In at least one embodiment, each such attempt to allocate the corresponding resource instance can be a try-lock allocation request. In at least one embodiment, at most MAX try-lock allocation requests can be made to locate a free resource instance for allocation. For example, MAX=S=10 in this example such that at most 10 try-lock allocation requests can be made to locate a free resource instance for allocation. If, prior to exhausting the allowed MAX try-lock request, a try-lock allocation request succeeds in locking a corresponding resource instance of domain 4 (indicating that that corresponding resource instance is free), then the corresponding resource instance is acquired and used to satisfy the current allocation request (e.g., is allocated to the requesting thread that issued the current allocation request).
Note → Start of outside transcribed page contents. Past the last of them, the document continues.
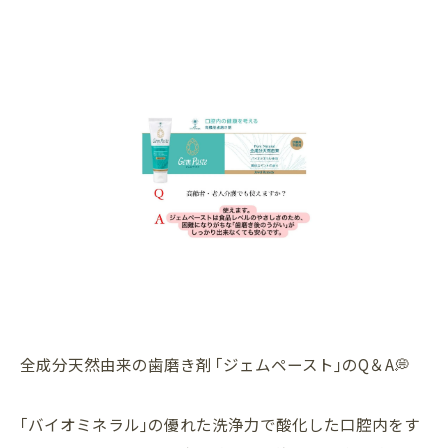
全成分天然由来の歯磨き剤 ｢ジェムペースト｣のQ＆A💭
︎︎ ︎︎︎
｢バイオミネラル｣の優れた洗浄力で酸化した口腔内をす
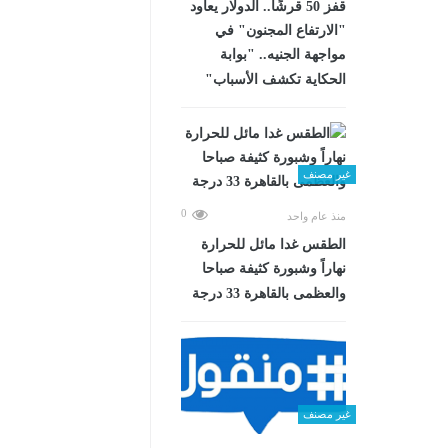
قفز 50 قرشًا.. الدولار يعاود
"الارتفاع المجنون" في
مواجهة الجنيه.. "بوابة
الحكاية تكشف الأسباب"
غير مصنف
0
منذ عام واحد
الطقس غدا مائل للحرارة
نهاراً وشبورة كثيفة صباحا
والعظمى بالقاهرة 33 درجة
غير مصنف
Otherwise, if domain 4 instance cursor 310d advances 10 times and fails to locate a free resource instance for allocation in domain 4, a hard-lock allocation request is issued where the requesting thread waits on a wait queue associated with the current resource instance having the resource instance ID=38. If the domain 4 instance cursor 310d advances 10 times and fails to locate a free resource instance in domain 4, the cursor 310d will once again have the value of 38.

Further detail regarding the semantics and pseudo-code of try-lock and hard-lock requests in at least one embodiment are discussed in more detail below and elsewhere herein. In at least one embodiment, each try-lock request can be in accordance with the example 500 of FIG. 4 discussed below, and each hard-lock request can be in accordance with the example 600 of FIG. 5 discussed below.
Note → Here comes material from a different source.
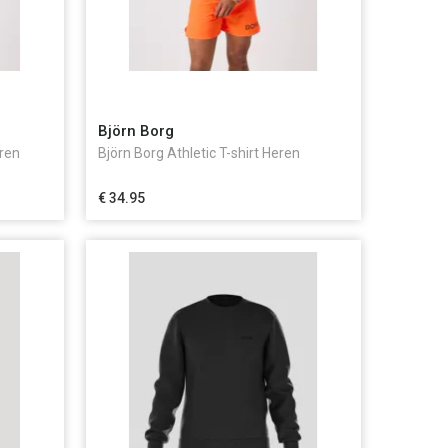
Björn Borg
eren
Björn Borg Athletic T-shirt Heren
€ 34.95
In at least one embodiment, a try-lock request can be a non-blocking lock request that attempts to acquire a lock on a particular resource instance having a specified resource instance ID.

Referring to FIG. 4, shown is an example 500 illustrating pseudo-code of the try-lock in at least one embodiment in accordance with the techniques of the present disclosure.
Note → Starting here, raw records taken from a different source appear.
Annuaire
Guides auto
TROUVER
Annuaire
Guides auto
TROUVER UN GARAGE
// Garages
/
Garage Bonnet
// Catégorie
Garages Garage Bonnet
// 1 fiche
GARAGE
Line 502 illustrates a try-lock call or request that can be specified as:

Try-lock (resource instance ID) where the resource instance ID is an input parameter that identifies a corresponding resource instance for which the lock is being requested.

In at least one embodiment, code implanting try-lock can be included in the cache component managing the resource instances. In at least one embodiment, try-lock calls or requests can be made from a resource allocator to the cache component.

In at least one embodiment, the try-lock semantics can be represented by the pseudo-code of 500 that generally includes a single if-then-else statement.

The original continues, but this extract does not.